The proposed order adaptation methods are based on initial short-time pitch, pitch rate and formant estimates which are derived directly from the signal. It's well-known that using the perfect a-priori knowledge of the pitch can improve the performance of tone discrimination and speech recognition [45]. However, the proposed methods can achieve better performance even with nonperfect pitch and formant estimation, which is shown by the fact that, although the improvement of the consonant recognition is not so statistically significant, it at least does not decrease despite using essentially invalid initial pitch estimates. This also indicates that the FrFT-MFCC features might degrade more gracefully with increasing noise level than the initial estimates of pitch and formants that are used to derive them. Furthermore, FrFT-MFCC is shown to improve tone and vowel discrimination compared to FFT-MFCC even though pitch harmonics are blended by the mel-frequency filterbank and formants are partially smeared as a consequence of the FrFT analysis. This forms one of the major outcomes of the study and indicates that the benefit of the FrFT-MFCC does not just result from the fact that initial pitch estimates are used. FrFT-MFCC features seem to provide a better combination of pitch and formant-related information than FFT-MFCC and this might be beneficial for ASR.

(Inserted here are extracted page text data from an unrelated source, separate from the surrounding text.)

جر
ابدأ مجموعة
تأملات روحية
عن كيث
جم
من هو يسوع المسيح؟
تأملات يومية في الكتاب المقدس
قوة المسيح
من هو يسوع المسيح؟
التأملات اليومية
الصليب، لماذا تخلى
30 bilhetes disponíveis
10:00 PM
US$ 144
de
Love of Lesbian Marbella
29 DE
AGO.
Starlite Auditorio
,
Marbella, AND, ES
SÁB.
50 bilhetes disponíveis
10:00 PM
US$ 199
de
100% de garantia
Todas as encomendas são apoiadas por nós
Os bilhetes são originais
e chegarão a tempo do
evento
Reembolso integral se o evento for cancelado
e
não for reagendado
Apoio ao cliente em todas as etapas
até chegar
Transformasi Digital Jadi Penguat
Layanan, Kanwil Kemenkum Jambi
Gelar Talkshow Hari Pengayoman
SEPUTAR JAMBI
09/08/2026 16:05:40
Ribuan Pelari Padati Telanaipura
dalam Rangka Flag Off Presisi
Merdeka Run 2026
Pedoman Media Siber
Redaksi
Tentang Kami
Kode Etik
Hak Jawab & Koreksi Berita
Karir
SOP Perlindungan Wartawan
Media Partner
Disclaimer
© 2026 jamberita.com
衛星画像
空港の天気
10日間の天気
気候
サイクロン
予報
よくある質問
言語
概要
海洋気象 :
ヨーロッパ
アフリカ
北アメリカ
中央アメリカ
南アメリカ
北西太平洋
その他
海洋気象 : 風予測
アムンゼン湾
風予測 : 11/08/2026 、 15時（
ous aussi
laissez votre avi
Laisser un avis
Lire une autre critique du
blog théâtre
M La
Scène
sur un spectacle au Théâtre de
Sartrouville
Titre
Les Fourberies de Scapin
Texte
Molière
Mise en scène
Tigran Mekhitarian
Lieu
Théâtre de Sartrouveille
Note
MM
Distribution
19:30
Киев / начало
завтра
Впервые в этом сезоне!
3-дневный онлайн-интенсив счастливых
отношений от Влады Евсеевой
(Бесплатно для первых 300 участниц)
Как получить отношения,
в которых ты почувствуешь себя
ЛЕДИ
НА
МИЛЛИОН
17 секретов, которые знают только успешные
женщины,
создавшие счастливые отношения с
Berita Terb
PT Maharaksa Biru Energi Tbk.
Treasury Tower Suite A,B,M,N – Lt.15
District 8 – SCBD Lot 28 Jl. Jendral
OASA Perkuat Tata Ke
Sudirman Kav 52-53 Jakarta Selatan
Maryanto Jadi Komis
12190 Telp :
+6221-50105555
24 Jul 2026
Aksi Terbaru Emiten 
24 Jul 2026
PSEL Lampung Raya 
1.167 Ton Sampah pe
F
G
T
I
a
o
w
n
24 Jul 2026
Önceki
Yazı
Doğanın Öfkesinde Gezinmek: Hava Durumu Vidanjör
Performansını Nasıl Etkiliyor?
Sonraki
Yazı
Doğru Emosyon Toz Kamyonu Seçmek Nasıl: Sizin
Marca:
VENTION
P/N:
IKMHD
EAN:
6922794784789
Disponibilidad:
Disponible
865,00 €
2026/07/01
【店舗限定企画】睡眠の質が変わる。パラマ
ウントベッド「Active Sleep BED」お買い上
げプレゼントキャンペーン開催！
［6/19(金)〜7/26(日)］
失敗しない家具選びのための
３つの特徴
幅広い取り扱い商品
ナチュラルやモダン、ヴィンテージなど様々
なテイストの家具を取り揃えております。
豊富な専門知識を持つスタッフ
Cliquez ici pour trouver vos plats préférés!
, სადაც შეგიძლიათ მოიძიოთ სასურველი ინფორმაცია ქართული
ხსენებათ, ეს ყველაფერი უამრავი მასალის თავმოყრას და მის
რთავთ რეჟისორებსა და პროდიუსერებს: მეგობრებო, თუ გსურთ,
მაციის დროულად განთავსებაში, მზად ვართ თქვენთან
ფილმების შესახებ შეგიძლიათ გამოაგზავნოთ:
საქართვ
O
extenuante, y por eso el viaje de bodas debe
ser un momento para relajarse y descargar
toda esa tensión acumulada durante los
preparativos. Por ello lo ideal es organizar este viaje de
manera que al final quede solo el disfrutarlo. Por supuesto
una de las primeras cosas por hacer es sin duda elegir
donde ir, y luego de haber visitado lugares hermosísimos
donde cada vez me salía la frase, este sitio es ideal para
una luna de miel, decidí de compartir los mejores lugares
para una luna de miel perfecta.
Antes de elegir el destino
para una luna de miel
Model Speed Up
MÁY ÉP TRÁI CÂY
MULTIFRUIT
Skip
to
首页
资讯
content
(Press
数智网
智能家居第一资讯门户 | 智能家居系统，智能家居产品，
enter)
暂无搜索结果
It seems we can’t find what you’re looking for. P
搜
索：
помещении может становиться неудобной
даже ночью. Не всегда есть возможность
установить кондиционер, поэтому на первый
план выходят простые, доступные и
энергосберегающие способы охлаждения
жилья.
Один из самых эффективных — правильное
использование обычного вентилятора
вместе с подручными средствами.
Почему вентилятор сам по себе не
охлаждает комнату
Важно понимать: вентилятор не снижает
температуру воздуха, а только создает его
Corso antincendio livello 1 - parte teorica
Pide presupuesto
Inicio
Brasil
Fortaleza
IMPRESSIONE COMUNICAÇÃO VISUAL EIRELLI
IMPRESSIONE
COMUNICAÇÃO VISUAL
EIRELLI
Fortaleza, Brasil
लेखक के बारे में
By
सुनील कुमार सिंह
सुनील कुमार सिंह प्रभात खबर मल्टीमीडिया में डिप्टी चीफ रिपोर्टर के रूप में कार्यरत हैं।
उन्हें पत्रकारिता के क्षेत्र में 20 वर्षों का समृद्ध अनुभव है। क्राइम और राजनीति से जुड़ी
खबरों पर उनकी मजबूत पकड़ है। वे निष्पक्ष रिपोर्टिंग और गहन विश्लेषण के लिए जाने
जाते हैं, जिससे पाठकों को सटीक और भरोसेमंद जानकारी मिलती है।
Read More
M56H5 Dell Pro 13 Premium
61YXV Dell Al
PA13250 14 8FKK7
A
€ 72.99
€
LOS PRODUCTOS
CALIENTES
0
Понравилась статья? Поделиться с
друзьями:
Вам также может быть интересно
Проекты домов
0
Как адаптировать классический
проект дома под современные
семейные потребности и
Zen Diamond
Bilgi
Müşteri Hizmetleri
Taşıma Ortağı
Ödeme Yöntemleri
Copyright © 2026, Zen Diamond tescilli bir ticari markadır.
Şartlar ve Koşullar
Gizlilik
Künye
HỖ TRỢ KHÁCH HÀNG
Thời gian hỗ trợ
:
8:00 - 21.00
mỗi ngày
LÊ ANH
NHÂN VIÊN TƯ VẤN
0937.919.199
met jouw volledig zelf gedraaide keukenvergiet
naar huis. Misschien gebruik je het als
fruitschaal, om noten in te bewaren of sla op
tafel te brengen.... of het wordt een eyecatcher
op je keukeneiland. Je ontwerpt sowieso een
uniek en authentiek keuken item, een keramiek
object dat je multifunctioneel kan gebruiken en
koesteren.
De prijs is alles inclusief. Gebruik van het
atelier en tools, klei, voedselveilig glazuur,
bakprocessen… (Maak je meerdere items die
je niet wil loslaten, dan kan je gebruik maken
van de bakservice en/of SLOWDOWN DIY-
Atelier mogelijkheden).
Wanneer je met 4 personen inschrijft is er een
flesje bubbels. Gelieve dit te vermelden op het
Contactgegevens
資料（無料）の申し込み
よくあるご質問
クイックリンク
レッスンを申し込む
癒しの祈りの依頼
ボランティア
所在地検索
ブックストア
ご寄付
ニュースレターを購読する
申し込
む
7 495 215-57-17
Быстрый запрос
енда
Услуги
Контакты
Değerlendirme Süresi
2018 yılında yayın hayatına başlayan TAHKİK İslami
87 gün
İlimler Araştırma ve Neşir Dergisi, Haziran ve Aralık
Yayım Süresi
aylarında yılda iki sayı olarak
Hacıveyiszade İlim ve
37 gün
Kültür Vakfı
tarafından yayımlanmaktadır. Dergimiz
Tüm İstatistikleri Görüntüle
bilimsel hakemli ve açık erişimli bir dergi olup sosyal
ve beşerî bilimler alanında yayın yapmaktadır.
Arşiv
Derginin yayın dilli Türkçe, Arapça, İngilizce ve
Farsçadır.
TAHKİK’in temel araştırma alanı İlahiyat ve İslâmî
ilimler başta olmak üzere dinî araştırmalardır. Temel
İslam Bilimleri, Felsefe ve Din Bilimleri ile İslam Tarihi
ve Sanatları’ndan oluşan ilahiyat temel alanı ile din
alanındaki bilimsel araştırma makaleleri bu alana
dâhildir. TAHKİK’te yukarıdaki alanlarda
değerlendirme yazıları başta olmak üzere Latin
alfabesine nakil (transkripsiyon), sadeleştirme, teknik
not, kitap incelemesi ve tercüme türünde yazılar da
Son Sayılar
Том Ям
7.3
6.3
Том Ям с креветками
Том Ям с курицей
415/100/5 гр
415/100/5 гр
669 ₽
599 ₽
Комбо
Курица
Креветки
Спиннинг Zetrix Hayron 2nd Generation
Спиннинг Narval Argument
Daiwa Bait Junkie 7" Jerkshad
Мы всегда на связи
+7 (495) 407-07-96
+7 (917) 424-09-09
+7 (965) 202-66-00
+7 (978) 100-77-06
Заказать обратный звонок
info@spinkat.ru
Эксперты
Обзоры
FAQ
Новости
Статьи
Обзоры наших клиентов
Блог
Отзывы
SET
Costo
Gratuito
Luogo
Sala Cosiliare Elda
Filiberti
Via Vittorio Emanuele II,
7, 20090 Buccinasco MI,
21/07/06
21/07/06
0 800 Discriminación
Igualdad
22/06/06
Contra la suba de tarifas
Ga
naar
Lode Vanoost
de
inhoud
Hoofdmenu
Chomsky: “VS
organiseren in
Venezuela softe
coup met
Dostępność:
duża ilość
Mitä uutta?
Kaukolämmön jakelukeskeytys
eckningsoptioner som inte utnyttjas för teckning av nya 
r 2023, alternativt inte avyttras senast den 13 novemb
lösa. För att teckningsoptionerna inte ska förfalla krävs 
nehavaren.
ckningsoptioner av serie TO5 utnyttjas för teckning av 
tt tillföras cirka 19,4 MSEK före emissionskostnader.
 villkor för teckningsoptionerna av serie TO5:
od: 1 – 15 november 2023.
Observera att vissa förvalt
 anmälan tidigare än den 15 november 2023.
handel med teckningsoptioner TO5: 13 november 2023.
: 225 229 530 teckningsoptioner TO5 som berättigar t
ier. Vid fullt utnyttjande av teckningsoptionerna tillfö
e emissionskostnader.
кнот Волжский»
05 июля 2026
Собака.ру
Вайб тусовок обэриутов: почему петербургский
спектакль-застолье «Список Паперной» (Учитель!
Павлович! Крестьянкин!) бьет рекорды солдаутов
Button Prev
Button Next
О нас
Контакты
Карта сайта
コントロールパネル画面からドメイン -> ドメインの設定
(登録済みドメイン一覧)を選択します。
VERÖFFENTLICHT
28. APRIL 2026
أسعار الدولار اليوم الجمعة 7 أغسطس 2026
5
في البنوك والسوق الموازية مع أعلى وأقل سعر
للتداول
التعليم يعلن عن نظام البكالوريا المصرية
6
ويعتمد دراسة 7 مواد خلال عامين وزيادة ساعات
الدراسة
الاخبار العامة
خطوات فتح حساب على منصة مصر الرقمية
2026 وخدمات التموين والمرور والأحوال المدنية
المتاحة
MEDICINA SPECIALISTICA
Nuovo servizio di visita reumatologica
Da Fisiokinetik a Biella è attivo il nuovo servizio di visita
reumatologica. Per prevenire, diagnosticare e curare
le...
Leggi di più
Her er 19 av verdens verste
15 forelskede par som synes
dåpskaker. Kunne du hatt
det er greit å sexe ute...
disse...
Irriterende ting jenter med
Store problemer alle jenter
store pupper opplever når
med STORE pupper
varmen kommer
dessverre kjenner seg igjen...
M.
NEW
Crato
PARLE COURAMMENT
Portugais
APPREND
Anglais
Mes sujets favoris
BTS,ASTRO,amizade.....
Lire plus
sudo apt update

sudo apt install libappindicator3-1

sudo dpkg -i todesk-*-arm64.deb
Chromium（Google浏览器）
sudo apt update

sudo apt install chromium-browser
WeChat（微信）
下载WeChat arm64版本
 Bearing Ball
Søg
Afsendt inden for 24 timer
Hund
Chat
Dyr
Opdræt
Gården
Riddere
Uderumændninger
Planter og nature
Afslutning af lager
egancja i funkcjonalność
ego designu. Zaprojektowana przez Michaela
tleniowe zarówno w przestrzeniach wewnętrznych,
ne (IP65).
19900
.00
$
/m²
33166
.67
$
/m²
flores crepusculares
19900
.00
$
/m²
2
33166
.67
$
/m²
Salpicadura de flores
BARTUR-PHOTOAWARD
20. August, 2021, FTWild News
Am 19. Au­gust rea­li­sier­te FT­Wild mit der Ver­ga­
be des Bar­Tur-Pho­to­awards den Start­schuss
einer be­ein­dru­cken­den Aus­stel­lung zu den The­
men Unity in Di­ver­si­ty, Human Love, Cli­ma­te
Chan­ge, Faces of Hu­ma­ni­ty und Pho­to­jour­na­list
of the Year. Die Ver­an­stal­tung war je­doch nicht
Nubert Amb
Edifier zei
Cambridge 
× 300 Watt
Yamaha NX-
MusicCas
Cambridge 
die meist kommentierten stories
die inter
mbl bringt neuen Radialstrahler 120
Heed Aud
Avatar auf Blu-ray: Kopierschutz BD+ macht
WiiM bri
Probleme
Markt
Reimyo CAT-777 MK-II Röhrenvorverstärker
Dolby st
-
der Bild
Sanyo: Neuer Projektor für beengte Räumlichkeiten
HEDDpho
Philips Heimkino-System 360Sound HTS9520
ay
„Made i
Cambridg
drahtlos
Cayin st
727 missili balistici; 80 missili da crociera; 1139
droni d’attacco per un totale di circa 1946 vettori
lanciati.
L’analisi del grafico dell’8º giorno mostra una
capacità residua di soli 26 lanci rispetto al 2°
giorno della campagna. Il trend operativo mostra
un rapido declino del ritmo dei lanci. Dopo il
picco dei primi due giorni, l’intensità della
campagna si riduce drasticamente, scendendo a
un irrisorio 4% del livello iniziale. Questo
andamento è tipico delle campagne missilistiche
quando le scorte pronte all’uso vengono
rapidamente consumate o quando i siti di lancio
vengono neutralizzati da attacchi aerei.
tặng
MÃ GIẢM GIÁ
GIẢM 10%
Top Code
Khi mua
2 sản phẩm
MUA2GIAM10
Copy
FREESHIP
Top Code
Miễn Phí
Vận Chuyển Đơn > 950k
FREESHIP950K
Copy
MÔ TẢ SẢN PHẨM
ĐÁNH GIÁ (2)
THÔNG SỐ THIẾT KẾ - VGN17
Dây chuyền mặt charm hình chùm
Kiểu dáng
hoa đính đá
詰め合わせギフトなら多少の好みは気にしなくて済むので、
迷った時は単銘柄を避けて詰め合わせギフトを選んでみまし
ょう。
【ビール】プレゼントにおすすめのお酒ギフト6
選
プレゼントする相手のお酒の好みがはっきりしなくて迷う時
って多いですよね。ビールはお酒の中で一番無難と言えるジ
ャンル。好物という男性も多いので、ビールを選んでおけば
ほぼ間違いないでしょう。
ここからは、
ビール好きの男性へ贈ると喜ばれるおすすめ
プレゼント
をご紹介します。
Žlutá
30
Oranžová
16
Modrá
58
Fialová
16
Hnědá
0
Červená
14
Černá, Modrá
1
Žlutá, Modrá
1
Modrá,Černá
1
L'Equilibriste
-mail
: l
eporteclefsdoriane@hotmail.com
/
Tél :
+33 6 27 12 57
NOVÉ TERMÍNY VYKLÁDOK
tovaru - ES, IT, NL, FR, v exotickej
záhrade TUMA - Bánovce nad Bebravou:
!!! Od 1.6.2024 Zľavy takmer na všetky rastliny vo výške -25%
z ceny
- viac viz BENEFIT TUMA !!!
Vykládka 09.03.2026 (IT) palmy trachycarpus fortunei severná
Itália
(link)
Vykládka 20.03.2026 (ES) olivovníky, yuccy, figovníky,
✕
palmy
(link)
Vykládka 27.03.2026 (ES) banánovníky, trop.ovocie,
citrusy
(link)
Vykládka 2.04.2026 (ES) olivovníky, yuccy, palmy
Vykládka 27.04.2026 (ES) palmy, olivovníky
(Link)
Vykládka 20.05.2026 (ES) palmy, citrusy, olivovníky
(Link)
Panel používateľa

The clear disadvantage of the order selection methods determined by pitch and formants is that they rely greatly on the accuracy of pitch and formants determination, which is a tough problem in noisy environments. However, all model-based methods that consider AM-FM models have the problem that parameter adaptation is deteriorated by noise. In this paper, we wanted to show the potential of the proposed FrFT-based analysis method and demonstrate its benefit at high signal-to-noise ratios (SNRs). Since the results are encouraging, it is worth to look for noise-robust methods of deriving pitch and formants, and then to investigate the proposed methods in noisy conditions. This goes beyond the scope of this study and will be part of future work.